-- Dataset records follows --

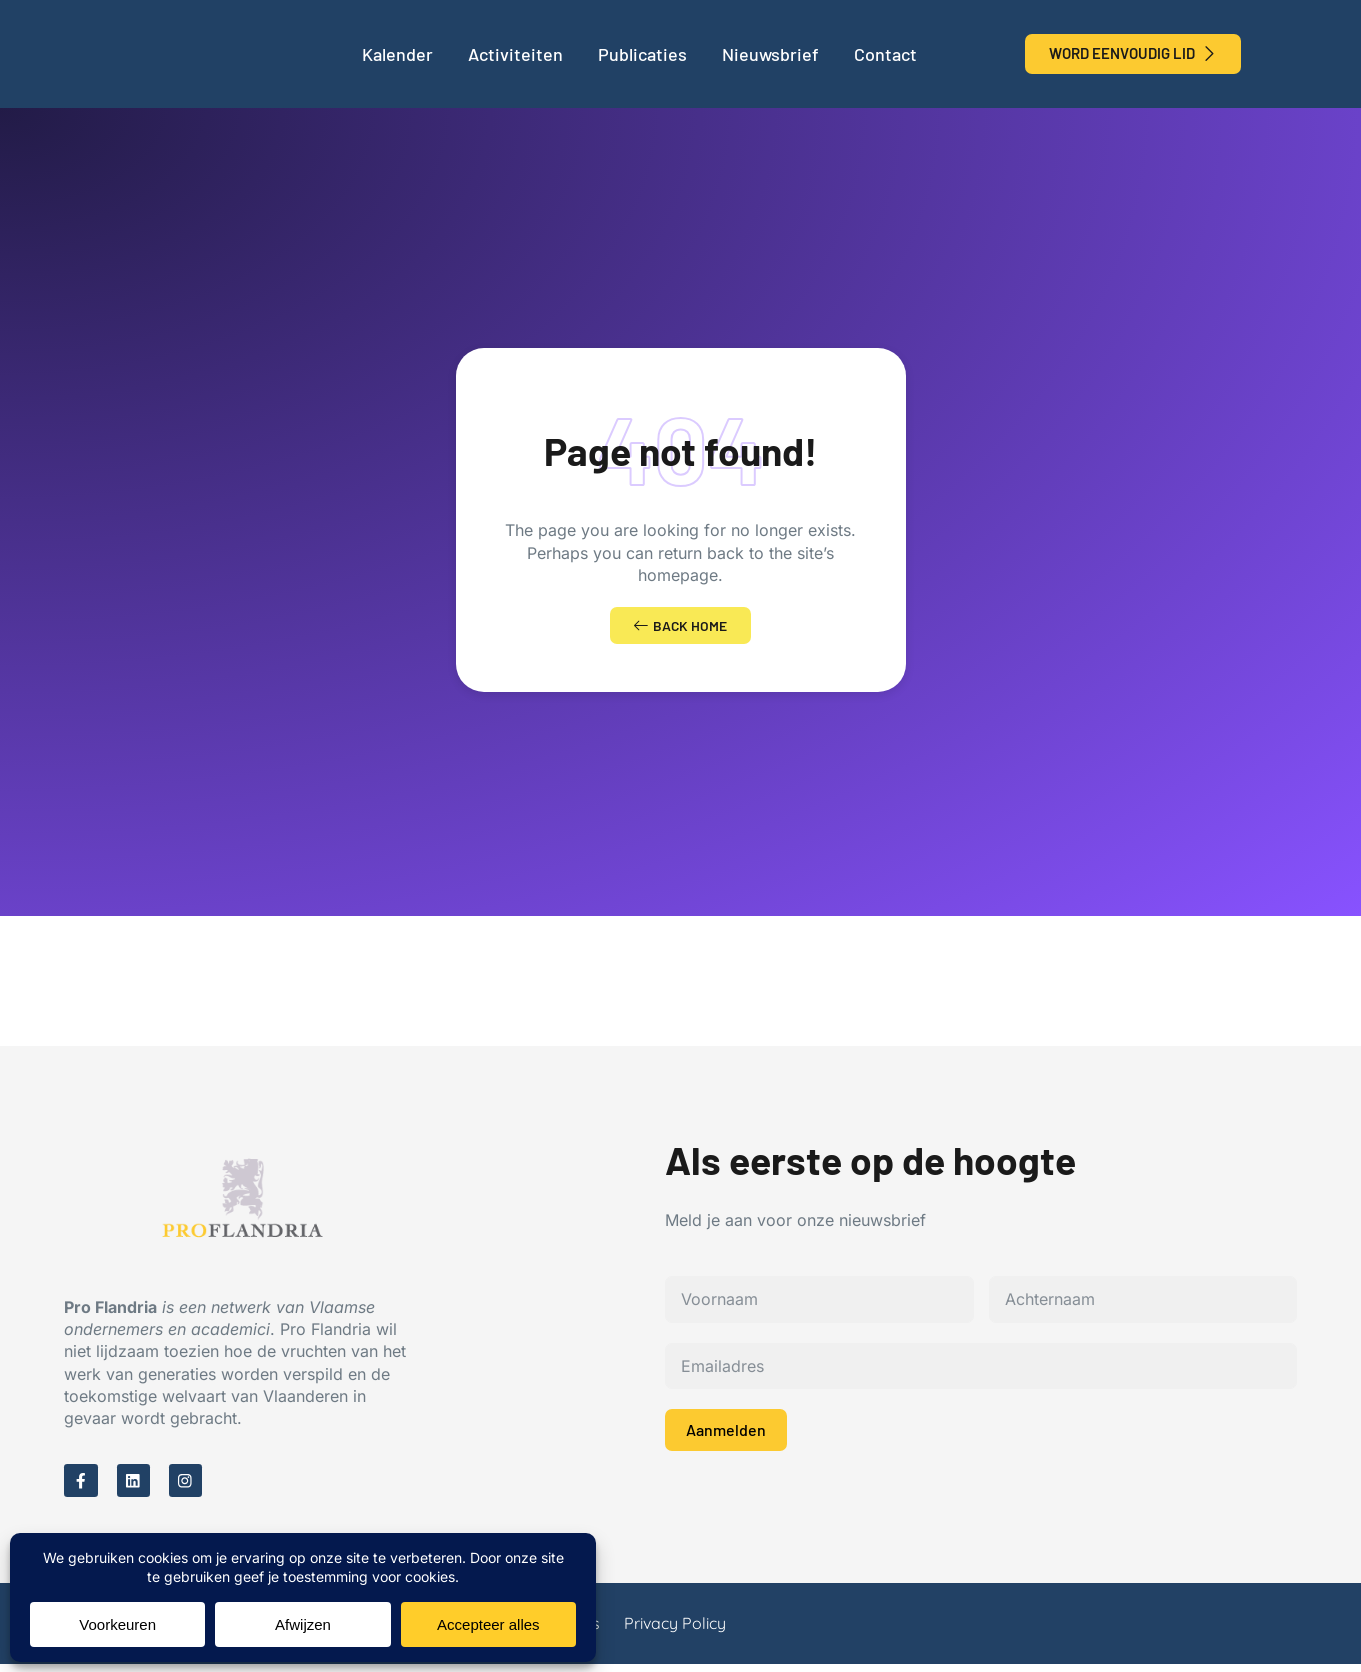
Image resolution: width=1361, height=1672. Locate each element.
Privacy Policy (675, 1631)
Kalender (397, 54)
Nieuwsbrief (770, 54)
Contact (885, 54)
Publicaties (642, 54)
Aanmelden (726, 1434)
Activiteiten (515, 54)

-- Dataset records concluded --

Activity
Lines from the one containing "Kalender (397, 54)" through the last line of the listing are to be restated word for word; no other line may appear.

Answer to the exercise
Kalender (397, 54)
Nieuwsbrief (770, 54)
Contact (885, 54)
Publicaties (642, 54)
Aanmelden (726, 1434)
Activiteiten (515, 54)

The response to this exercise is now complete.